Sources of Revenue: The Village relies on a mix of revenue sources, including property taxes, sales tax, and departmental income. Property taxes are the largest source of revenue – 64% in last fiscal year. They had been as high as 70% in past years but with the State tax cap, and the increase in sales tax revenue due to sales tax collection on internet sales, the Village has been able to increase non-property tax revenue.
Sales tax and mortgage recording tax contribute an additional 12%, while departmental income, derived from sources like parking meters and lots, contribute to the revenue stream. Ongoing efforts to increase departmental income involve raising fines and fees and exploring new revenue sources. It is important to note that certain revenues, such as parking and park fees, were impacted by external threats like COVID-19, beyond the Village’s control. Other new departmental initiatives have been controversial (monetizing Florence Park) or not successful (boat storage at Harbor Island) leaving gaps in revenue.
Emergency Relief Funds: Last year, Federal emergency relief funds helped the Village balance the budget. The final result would have been in a deficit if we hadn’t received $1.6 million from FEMA. See HERE - document page 21. An additional $181 thousand has been received so far this year.
Impact of Assessed Rates: Your taxes are influenced by two factors: village expenditures and the assessed rate of a property. Disproportionate changes in a property's valuation (assessed rate) compared to others in the community can result in a larger share of taxes for that property owner. Annual assessments by the Towns of Rye and Mamaroneck play a crucial role, with changes potentially affecting taxes. Generally, property value affects the tax amount, placing a larger burden on higher-valued properties.
Capital Projects and Debt: Total debt for capital projects has grown, with a 103% increase from 2019 to 2023. See HERE. Additionally, the village has borrowed over $4.8 million for various improvements in the current fiscal year, including major park enhancements, a new Harbor Patrol boat, vehicles for parking enforcement officers, and patrol cars for the police department. The impact of these projects is expected to elevate debt service in the budget, but projections were not provided when the BOT approved the projects. Debt repayment schedules (for both interest and principal) vary based on project lifespans; major capital projects can be financed over 30 years. Debt has been actively managed by the Clerk-Treasurer who refinances when interest rates are favorable. However, both rising interest rates and increased borrowing are expected to impact next year’s budget.
Role of the Budget Committee and Auditors: Comprised of seven volunteer community members, the budget committee can play a vital role in advising the BOT on financial matters and prioritizing capital projects. Their input helps ensure alignment with the village's goals and needs.

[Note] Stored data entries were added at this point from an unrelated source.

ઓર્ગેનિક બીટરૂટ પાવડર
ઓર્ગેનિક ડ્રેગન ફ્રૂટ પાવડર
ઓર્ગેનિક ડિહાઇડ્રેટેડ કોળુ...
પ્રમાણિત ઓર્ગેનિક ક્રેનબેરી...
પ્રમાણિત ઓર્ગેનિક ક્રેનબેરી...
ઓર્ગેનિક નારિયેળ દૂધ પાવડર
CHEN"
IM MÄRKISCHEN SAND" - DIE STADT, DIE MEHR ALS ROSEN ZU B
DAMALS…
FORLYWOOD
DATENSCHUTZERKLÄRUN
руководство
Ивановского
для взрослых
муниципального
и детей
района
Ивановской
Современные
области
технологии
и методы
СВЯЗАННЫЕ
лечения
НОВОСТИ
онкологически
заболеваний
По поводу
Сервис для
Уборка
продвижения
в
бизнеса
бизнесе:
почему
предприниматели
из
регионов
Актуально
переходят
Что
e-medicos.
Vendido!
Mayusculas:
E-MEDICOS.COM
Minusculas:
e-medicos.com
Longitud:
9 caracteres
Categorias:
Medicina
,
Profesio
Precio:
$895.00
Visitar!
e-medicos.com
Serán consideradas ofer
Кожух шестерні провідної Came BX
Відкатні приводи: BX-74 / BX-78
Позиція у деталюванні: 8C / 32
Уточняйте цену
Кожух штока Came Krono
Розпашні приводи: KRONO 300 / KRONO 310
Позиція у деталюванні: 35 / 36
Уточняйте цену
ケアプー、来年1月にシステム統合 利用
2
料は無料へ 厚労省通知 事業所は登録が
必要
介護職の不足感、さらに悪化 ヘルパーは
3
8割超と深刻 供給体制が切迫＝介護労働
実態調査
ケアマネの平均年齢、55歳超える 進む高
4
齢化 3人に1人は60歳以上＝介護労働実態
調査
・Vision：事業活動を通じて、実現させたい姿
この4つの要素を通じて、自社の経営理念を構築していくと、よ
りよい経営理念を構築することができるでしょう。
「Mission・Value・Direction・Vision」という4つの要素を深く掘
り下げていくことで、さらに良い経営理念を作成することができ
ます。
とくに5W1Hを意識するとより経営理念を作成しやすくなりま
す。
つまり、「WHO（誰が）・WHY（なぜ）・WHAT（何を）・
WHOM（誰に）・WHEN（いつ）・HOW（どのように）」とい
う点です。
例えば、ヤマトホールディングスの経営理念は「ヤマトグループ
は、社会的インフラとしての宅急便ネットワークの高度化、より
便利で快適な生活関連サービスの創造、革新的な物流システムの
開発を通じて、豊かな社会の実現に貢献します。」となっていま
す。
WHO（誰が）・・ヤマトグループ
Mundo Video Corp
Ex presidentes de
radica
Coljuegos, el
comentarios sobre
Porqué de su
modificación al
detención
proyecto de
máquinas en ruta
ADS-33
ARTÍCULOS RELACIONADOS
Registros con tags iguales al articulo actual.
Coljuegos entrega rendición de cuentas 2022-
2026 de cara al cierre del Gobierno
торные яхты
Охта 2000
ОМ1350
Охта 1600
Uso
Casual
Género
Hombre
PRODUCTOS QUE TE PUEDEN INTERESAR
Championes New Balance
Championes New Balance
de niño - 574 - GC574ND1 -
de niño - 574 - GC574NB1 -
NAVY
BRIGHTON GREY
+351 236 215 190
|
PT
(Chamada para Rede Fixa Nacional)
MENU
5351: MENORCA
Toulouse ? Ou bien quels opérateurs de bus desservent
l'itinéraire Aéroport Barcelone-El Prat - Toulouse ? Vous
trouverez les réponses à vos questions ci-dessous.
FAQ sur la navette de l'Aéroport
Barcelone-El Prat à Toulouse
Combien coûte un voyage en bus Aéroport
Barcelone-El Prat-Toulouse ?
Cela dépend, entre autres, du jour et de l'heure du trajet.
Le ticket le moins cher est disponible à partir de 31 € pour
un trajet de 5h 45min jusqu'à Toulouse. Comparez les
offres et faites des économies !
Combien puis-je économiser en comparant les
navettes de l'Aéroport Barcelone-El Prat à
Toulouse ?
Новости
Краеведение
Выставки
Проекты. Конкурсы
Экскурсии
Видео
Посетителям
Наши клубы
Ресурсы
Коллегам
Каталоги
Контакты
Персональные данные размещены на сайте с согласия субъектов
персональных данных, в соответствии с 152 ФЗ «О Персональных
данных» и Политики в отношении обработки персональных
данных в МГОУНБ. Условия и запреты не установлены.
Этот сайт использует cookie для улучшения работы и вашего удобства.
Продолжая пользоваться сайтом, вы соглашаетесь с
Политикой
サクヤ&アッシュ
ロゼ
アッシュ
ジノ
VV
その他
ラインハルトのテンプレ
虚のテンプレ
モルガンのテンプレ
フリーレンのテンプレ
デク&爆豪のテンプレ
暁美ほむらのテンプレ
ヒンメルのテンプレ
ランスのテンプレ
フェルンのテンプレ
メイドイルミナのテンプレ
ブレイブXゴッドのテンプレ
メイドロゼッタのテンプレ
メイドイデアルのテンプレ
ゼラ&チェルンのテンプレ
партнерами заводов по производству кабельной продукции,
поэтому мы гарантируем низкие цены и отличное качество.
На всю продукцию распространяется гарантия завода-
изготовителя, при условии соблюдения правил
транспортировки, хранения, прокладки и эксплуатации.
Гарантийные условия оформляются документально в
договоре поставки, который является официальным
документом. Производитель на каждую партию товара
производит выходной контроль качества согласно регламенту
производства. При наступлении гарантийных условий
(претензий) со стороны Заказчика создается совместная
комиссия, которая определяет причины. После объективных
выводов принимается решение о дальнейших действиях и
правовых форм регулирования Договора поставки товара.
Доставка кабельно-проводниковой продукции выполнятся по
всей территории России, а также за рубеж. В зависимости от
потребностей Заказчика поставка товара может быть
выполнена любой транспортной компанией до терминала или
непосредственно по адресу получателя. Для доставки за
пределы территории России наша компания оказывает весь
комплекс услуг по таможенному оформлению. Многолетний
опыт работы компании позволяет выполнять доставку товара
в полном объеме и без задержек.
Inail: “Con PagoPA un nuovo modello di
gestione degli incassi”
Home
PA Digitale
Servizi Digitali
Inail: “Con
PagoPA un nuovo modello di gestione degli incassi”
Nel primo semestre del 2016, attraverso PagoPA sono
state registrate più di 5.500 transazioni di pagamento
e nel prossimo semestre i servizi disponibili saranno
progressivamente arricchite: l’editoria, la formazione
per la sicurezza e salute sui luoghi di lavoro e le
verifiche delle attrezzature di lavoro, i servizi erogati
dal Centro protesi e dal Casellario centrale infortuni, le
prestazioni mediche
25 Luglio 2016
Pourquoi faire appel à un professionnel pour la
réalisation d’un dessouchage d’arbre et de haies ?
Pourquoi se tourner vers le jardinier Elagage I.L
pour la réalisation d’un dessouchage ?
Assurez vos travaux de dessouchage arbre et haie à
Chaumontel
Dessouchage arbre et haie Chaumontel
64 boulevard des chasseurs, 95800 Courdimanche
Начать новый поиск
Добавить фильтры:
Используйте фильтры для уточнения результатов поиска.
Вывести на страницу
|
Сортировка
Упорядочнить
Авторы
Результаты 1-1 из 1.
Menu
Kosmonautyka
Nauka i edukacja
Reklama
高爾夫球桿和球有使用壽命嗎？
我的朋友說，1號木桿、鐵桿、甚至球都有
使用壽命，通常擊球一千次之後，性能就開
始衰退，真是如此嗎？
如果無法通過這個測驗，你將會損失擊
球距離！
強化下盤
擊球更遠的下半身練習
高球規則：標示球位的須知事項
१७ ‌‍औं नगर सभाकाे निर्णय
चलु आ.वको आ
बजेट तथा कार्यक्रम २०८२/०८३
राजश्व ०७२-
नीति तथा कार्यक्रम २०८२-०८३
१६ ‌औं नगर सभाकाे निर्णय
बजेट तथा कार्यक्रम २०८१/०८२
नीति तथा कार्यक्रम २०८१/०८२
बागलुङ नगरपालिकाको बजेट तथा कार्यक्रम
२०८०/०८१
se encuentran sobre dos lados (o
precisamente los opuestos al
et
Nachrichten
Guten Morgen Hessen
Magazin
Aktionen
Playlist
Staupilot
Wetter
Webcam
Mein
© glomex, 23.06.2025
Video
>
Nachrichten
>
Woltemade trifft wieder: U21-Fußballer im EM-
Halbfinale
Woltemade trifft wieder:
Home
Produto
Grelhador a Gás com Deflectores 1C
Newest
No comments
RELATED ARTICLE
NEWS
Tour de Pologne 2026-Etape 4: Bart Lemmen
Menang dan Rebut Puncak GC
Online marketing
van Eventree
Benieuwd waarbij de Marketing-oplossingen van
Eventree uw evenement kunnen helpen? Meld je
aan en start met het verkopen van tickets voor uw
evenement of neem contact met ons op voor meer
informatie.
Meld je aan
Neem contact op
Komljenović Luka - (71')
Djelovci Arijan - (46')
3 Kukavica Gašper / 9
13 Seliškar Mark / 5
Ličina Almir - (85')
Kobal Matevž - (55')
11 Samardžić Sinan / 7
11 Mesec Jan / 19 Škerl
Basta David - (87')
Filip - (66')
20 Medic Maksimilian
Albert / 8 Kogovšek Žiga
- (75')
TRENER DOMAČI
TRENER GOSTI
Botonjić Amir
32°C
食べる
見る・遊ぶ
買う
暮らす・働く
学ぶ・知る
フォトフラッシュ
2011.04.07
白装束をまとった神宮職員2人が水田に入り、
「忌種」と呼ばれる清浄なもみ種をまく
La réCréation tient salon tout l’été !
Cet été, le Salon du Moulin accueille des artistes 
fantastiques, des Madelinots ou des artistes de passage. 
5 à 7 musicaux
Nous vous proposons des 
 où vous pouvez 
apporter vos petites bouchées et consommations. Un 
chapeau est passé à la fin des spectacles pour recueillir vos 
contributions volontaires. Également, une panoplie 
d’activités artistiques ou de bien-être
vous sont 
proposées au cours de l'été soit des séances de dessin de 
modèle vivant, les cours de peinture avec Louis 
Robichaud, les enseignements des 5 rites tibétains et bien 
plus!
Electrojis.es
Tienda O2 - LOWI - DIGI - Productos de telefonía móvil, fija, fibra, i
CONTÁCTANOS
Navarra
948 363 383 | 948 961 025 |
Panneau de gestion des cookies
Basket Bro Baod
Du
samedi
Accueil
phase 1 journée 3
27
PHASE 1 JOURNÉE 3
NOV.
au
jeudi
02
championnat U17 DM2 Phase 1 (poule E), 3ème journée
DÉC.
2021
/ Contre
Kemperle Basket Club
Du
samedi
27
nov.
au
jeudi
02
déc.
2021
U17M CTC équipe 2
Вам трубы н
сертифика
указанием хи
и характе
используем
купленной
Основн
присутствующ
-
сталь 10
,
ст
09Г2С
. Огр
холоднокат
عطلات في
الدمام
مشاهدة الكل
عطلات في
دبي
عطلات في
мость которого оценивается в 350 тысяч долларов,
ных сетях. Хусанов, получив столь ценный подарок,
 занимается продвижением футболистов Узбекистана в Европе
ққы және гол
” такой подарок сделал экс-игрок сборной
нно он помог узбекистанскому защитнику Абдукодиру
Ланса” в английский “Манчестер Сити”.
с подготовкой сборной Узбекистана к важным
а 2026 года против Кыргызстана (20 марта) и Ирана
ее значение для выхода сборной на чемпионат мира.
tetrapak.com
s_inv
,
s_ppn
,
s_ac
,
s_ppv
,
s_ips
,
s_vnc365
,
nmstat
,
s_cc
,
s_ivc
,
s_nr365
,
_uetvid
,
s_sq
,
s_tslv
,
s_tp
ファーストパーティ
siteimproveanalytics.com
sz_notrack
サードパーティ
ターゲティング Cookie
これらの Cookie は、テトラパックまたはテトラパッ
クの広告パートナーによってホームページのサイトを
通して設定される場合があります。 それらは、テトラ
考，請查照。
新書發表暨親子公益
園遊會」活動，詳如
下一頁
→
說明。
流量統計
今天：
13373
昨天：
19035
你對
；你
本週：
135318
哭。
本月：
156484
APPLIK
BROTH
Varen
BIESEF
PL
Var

An annual audit, conducted by an outside accounting firm, verifies financial accuracy, with auditors affirming that the current fund balance is an appropriate percentage of the budget available for emergencies.
Continuous improvement in the budgeting process, addressing debt management strategies, and setting clear priorities with an understanding of their fiscal impacts will enable the Village of Mamaroneck to effectively allocate resources and meet its priorities.
At the February 26th BOT meeting, a schedule for reviewing and finalizing the 2024-25 budget was set. See HERE.